Laufwerke mit einer Million Dateien gehören. Das VMS bleibt jedoch im Prinzip dasselbe."

Wild wuchernde Hardware-Kapazitäten bringen steigende Anforderungen an das Speichermananagement und die Dateiorganisation mit sich. Diese Marktlücke haben nun auch die traditionellen Mainframe-Software-Anbieter erkannt. So stellte beispielsweise die BGS Systems Inc. kürzlich ein Performance-Planungswerkzeug für die VAX vor, das sie unter der Bezeichnung Best/1 vermarkten will.

Die aus der Fusion von Morino Associates und Duquesne Systems hervorgegangene Legent Corp. traf jetzt ein Abkommen mit der britischen UIS Ltd., das den Brückenschlag zwischen deren VAX-Tools und den eigenen IBM-Mainframe-Werkzeugen zum Ziel hat. Erst Anfang des Jahres hatte Morino seinen DEC-Geschäftszweig American Management Company (AMC) gegen eine achtprozentige Beteiligung an UIS verkauft.

Computer Associates bekundete ebenfalls sein Interesse am VMS-Markt. Nach Ansicht von Branchenkennern hat der Software-Goliath auch beim Erwerb der Cullinet Corp. vor allem deren DEC-Produkte im Auge, während die IBM-Mainframe Software wie IDMS lediglich als notwendiges Übel betrachtet würde.

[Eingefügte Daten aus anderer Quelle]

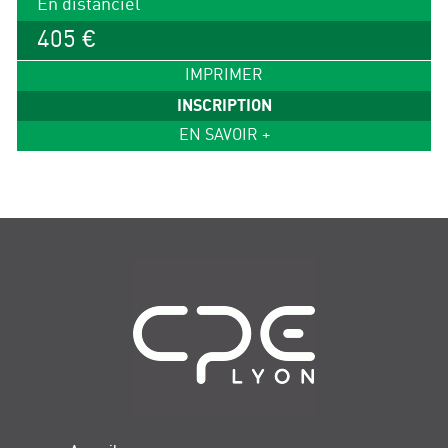
En distanciel
405 €
IMPRIMER
INSCRIPTION
EN SAVOIR +
Navigation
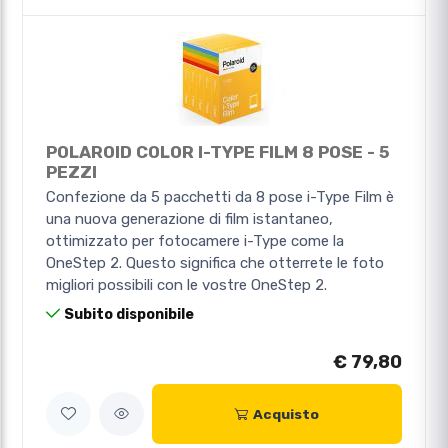
POLAROID COLOR I-TYPE FILM 8 POSE - 5
PEZZI
Confezione da 5 pacchetti da 8 pose i-Type Film è
una nuova generazione di film istantaneo,
ottimizzato per fotocamere i-Type come la
OneStep 2. Questo significa che otterrete le foto
migliori possibili con le vostre OneStep 2.
Subito disponibile
€ 79,80
Acquisto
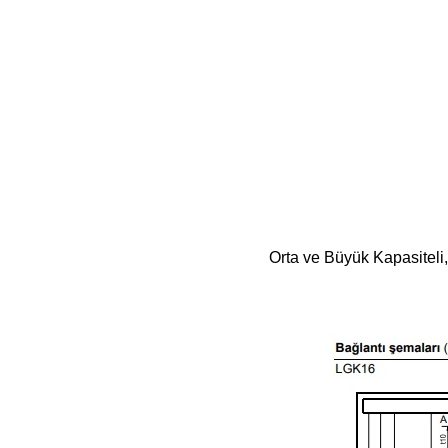
Orta ve Büyük Kapasiteli,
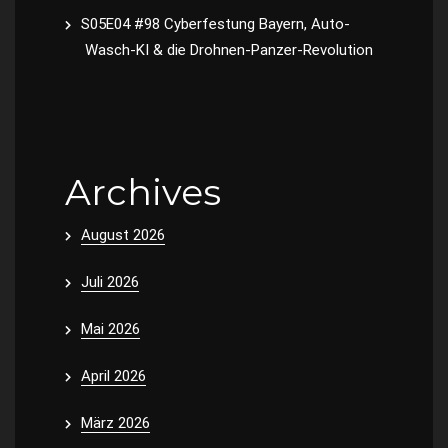
S05E04 #98 Cyberfestung Bayern, Auto-
Wasch-KI & die Drohnen-Panzer-Revolution
Archives
August 2026
Juli 2026
Mai 2026
April 2026
März 2026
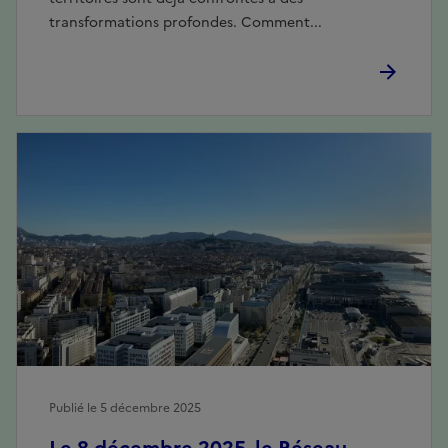
transformations profondes. Comment...
Publié le 5 décembre 2025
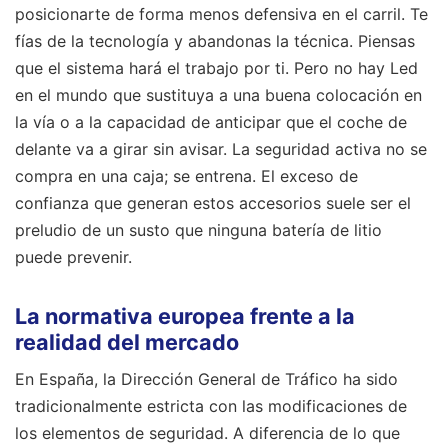
posicionarte de forma menos defensiva en el carril. Te
fías de la tecnología y abandonas la técnica. Piensas
que el sistema hará el trabajo por ti. Pero no hay Led
en el mundo que sustituya a una buena colocación en
la vía o a la capacidad de anticipar que el coche de
delante va a girar sin avisar. La seguridad activa no se
compra en una caja; se entrena. El exceso de
confianza que generan estos accesorios suele ser el
preludio de un susto que ninguna batería de litio
puede prevenir.
La normativa europea frente a la
realidad del mercado
En España, la Dirección General de Tráfico ha sido
tradicionalmente estricta con las modificaciones de
los elementos de seguridad. A diferencia de lo que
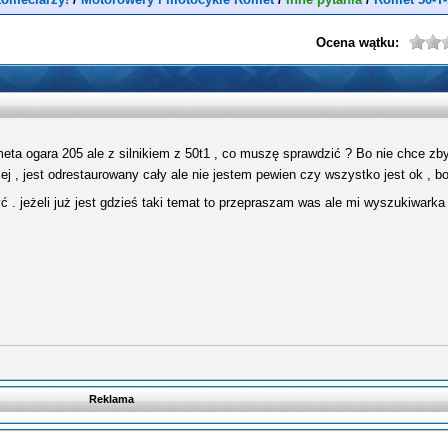
Ocena wątku:
ometa ogara 205 ale z silnikiem z 50t1 , co muszę sprawdzić ? Bo nie chce 
zej , jest odrestaurowany cały ale nie jestem pewien czy wszystko jest ok , b
 . jeżeli już jest gdzieś taki temat to przepraszam was ale mi wyszukiwarka
Reklama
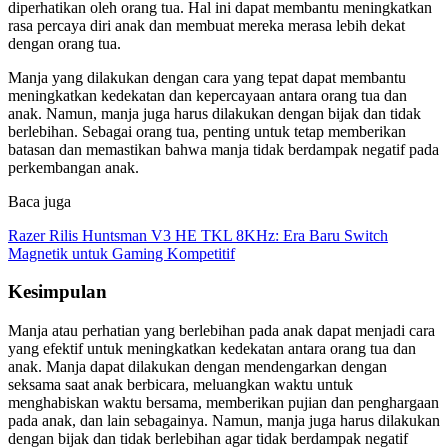
diperhatikan oleh orang tua. Hal ini dapat membantu meningkatkan
rasa percaya diri anak dan membuat mereka merasa lebih dekat
dengan orang tua.
Manja yang dilakukan dengan cara yang tepat dapat membantu
meningkatkan kedekatan dan kepercayaan antara orang tua dan
anak. Namun, manja juga harus dilakukan dengan bijak dan tidak
berlebihan. Sebagai orang tua, penting untuk tetap memberikan
batasan dan memastikan bahwa manja tidak berdampak negatif pada
perkembangan anak.
Baca juga
Razer Rilis Huntsman V3 HE TKL 8KHz: Era Baru Switch
Magnetik untuk Gaming Kompetitif
Kesimpulan
Manja atau perhatian yang berlebihan pada anak dapat menjadi cara
yang efektif untuk meningkatkan kedekatan antara orang tua dan
anak. Manja dapat dilakukan dengan mendengarkan dengan
seksama saat anak berbicara, meluangkan waktu untuk
menghabiskan waktu bersama, memberikan pujian dan penghargaan
pada anak, dan lain sebagainya. Namun, manja juga harus dilakukan
dengan bijak dan tidak berlebihan agar tidak berdampak negatif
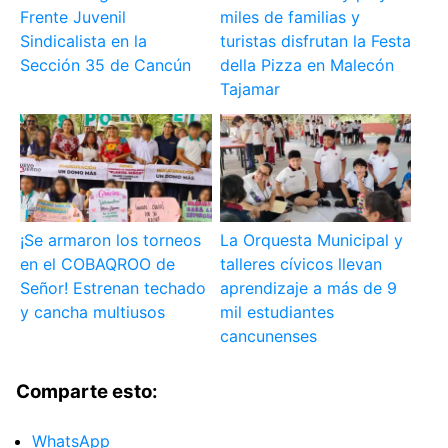
Frente Juvenil
miles de familias y
Sindicalista en la
turistas disfrutan la Festa
Sección 35 de Cancún
della Pizza en Malecón
Tajamar
¡Se armaron los torneos
La Orquesta Municipal y
en el COBAQROO de
talleres cívicos llevan
Señor! Estrenan techado
aprendizaje a más de 9
y cancha multiusos
mil estudiantes
cancunenses
Comparte esto:
WhatsApp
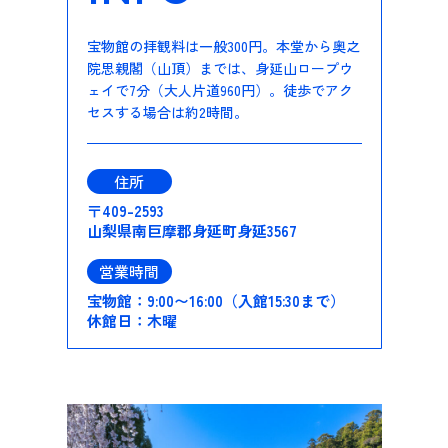
宝物館の拝観料は一般300円。本堂から奥之
院思親閣（山頂）までは、身延山ロープウ
ェイで7分（大人片道960円）。徒歩でアク
セスする場合は約2時間。
住所
〒409-2593
山梨県南巨摩郡身延町身延3567
営業時間
宝物館：9:00〜16:00（入館15:30まで）
休館日：木曜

Im Gegensatz zur IBM-Welt ist bei den VAXen das Werkzeugangebot für Performance-Monitoring und -Optimierung oder Resource-Management eher dürftig. Bislang können die Anwender solche Software vor allem von kleineren Unternehmen kaufen - in Deutschland beispielsweise von der Wiesbadener Tauris Data GmbH, die gerade das System-Tuning-Programm "Dynamic Load Balancer" angekündigt hat.

Einen zusätzlichen Kick könnte der VMS-Systemsoftwaremarkt durch die für dieses Jahr geplante Ankündigung der "Aridus"-VAX erhalten. Erläutert Bob Desautels, Software-Marktforscher bei der International Data Corp. mit Sitz in Framingham/Massachusetts: "Wenn die Aridus tatsächlich ein Mainframe ist, dann wird es einen Bedarf geben, die deutlich größere Speicherkapazität in den Griff zu bekommen."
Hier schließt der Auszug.